Muchas noches, en la tranquilidad del hogar, cuando el cansancio le preparaba para acostarse, abría el baúl que guardaba aquellas valiosas cerraduras. Por primera vez en su vida, podía deleitarse en observarlas a plena luz y estudiar con detenimiento todos sus refinados detalles y mecanismos. Las desplegaba sobre la mesa principal de la sala, después de haber recogido los platos de la cena, e incluso sentía la necesidad de implicar a Josefa en ese disfrute. A ella, a pesar de haber convivido con esos artilugios, siempre le habían estado vedados, como a todas las mujeres de su familia. Era pues una novedad el poderlos contemplar fuera de su habitual escondite. Josefa agradeció mucho la confianza que le demostraba ahora su esposo. Y es que tras el nacimiento de su hijo, la relación entre ellos se había vuelto más cómplice y comprensiva. La dignidad de Francisco había sufrido un duro zarpazo en aquel último encuentro con la condesa de Valdeparaíso, en el que se hizo evidente la imposibilidad de esa pasión idílica. Aún la amaba, jamás dejaría de hacerlo, pero puesto que pasaba tiempo sin verla, su corazón le pedía reposo y le empujaba a buscar en Josefa el afecto que serenara su vida. Falta le iba a hacer a Francisco el apoyo moral de su mujer para superar los próximos acontecimientos que se avecinaban.

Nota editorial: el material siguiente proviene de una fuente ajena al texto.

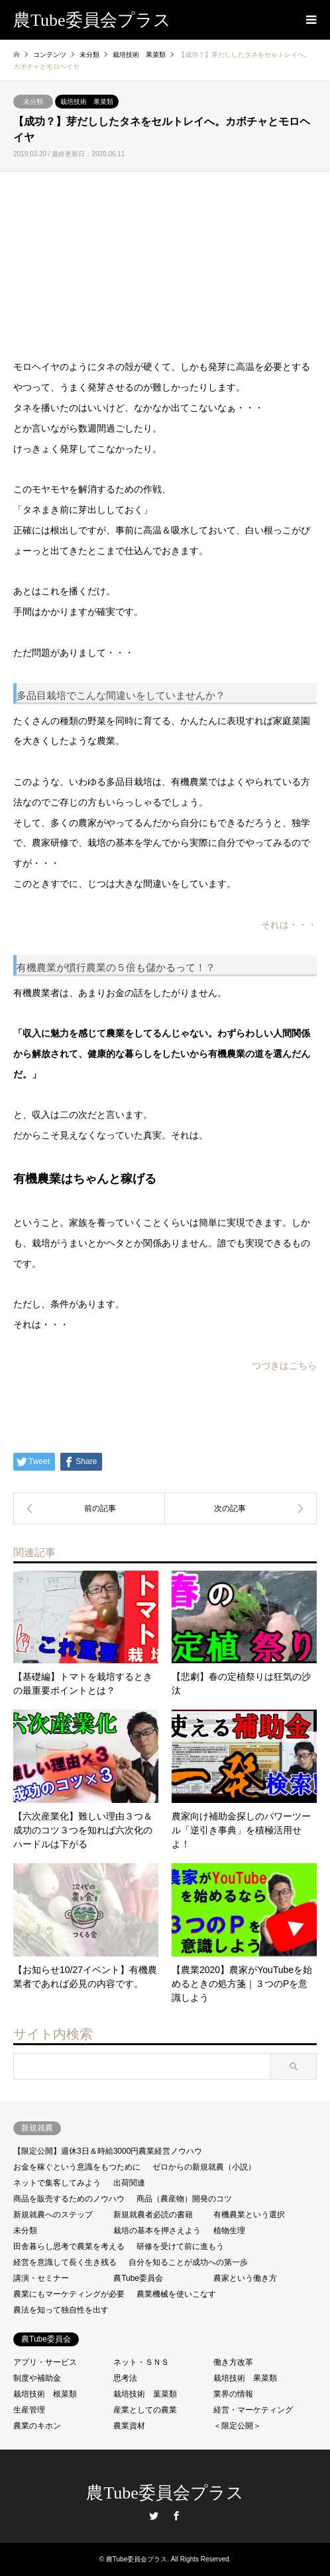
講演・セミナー (41, 2278)
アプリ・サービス (45, 2362)
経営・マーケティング (253, 2410)
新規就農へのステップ (53, 2214)
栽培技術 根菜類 (45, 2394)
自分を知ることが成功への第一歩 (188, 2262)
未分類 (33, 101)
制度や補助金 (37, 2378)
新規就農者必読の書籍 (153, 2214)
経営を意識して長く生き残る (65, 2262)
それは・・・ (289, 924)
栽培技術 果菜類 (86, 101)
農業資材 (129, 2425)
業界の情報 (233, 2394)
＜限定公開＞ (237, 2425)
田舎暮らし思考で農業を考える (69, 2246)
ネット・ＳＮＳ (141, 2362)
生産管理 (29, 2410)
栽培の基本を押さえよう (157, 2230)
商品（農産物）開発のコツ (184, 2198)
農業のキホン (37, 2425)
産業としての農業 (145, 2410)
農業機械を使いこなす (176, 2294)
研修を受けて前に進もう (180, 2246)
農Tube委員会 (138, 2278)
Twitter (153, 2515)
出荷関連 (129, 2182)
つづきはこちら (284, 1365)
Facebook (176, 2515)
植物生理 (229, 2230)
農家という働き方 (245, 2278)
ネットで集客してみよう (57, 2182)
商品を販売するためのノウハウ (69, 2198)
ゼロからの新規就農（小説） (204, 2167)
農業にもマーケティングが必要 (69, 2294)
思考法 (125, 2378)
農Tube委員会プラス (165, 2493)
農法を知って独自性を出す (61, 2310)
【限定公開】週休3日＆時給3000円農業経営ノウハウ (107, 2151)
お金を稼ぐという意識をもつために (76, 2167)
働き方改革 (233, 2362)
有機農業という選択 (249, 2214)
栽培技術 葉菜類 (145, 2394)
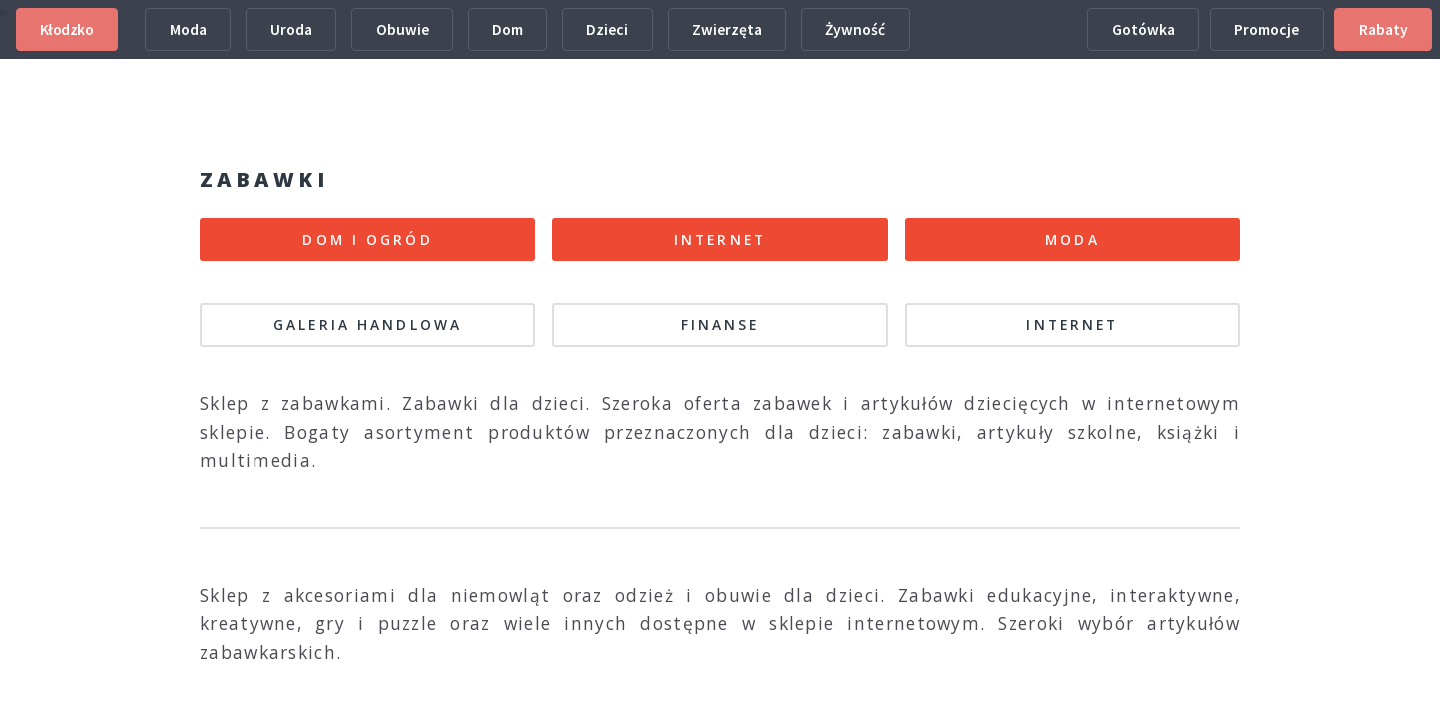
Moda (188, 29)
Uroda (291, 29)
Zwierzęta (727, 29)
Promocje (1266, 29)
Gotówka (1143, 29)
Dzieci (607, 29)
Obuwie (402, 29)
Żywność (855, 29)
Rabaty (1383, 29)
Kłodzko (67, 29)
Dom (507, 29)
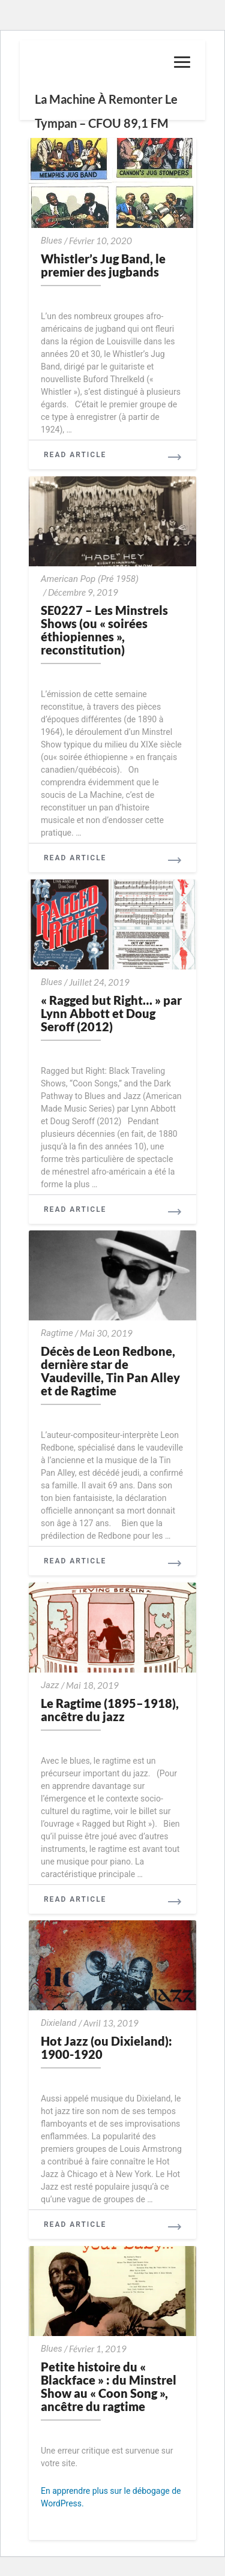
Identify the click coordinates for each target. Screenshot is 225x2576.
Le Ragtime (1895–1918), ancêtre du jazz (110, 1710)
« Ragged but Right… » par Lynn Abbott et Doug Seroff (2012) (111, 1013)
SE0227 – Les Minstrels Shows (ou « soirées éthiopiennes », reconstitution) (104, 630)
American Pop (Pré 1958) (90, 579)
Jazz (50, 1685)
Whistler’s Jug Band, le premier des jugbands (103, 265)
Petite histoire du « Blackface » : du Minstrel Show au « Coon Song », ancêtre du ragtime (108, 2386)
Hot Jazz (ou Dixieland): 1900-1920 (106, 2047)
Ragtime (57, 1333)
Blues (51, 240)
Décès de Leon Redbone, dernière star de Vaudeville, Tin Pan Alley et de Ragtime (110, 1371)
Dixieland (58, 2022)
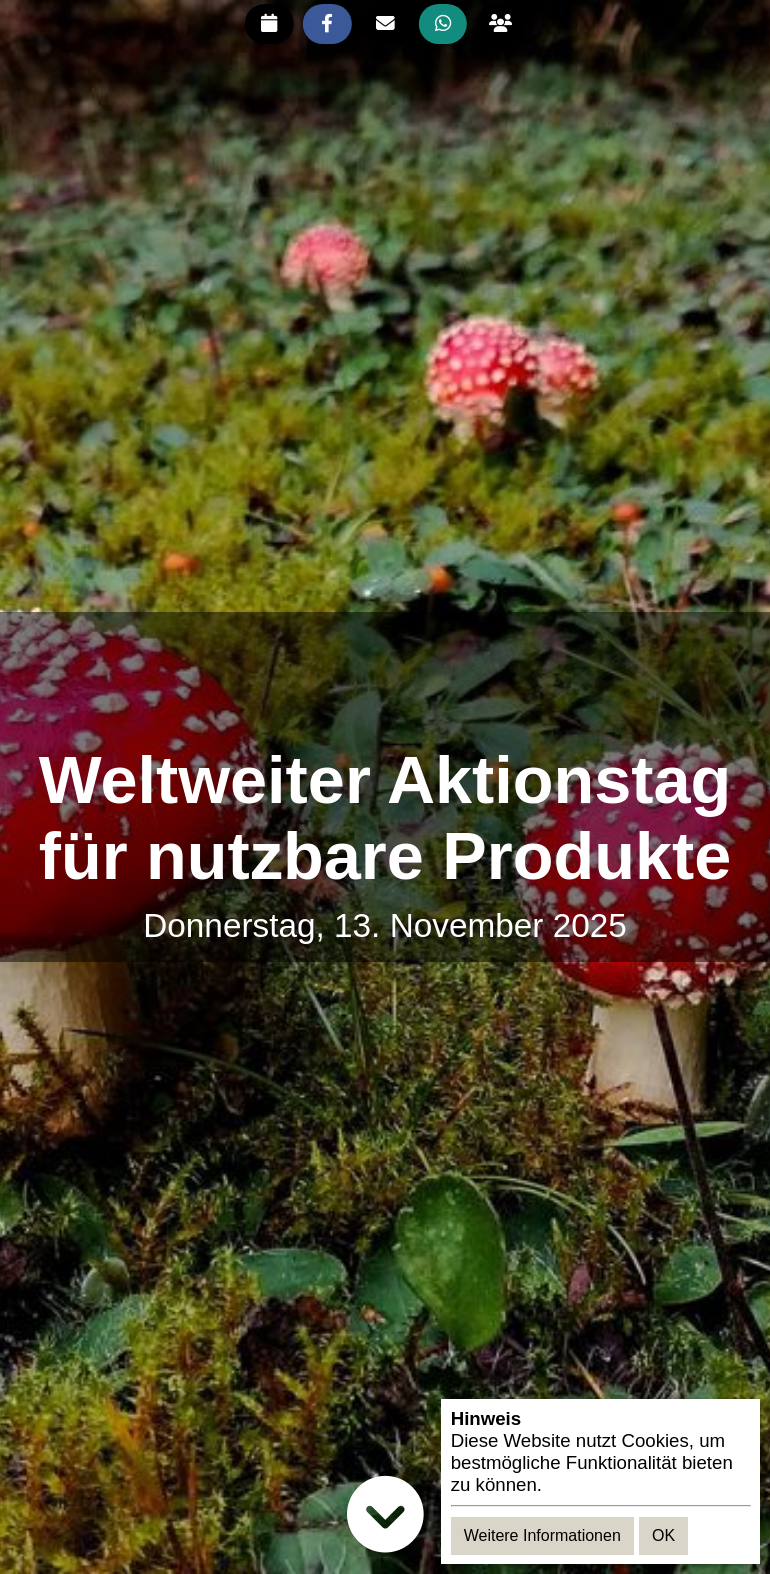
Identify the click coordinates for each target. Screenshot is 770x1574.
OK (663, 1535)
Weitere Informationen (542, 1535)
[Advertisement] (385, 679)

El enfrentamiento entre los clanes de los arquitectos Sacchetti y Bonavía, los intereses económicos ocultos, los recelos y envidias por el lucimiento del contrario, comenzaron a resultar peligrosos. Francisco se dio cuenta de que se había puesto en marcha contra él una bien orquestada campaña de desprestigio. Sin poder explicar de dónde venía esa animadversión, ni la procedencia de las órdenes envenenadas que le llegaban, el cerrajero del rey tuvo que soportar durante los siguientes meses la presión de ver puesta en entredicho su gestión de las reales fraguas. Se atrevió a preguntar al intendente de la obra, Baltasar Elgueta, pero éste le remitió al mismísimo marqués de Villarías, de cuyo despacho salían firmadas en última instancia todas las órdenes que atañían a la obra. Francisco dudó sobre la conveniencia de presentarse ante el secretario de Estado con sus quejas; al fin y al cabo, le debía el cargo que ocupaba. Pero, finalmente, pudo más su indignación por las críticas que recibía a diario, que el pudor de molestar a aquel ministro que había sido tan solícito con él anteriormente. El marqués de Villarías no ocultó su sorpresa al verle aparecer por la secretaría.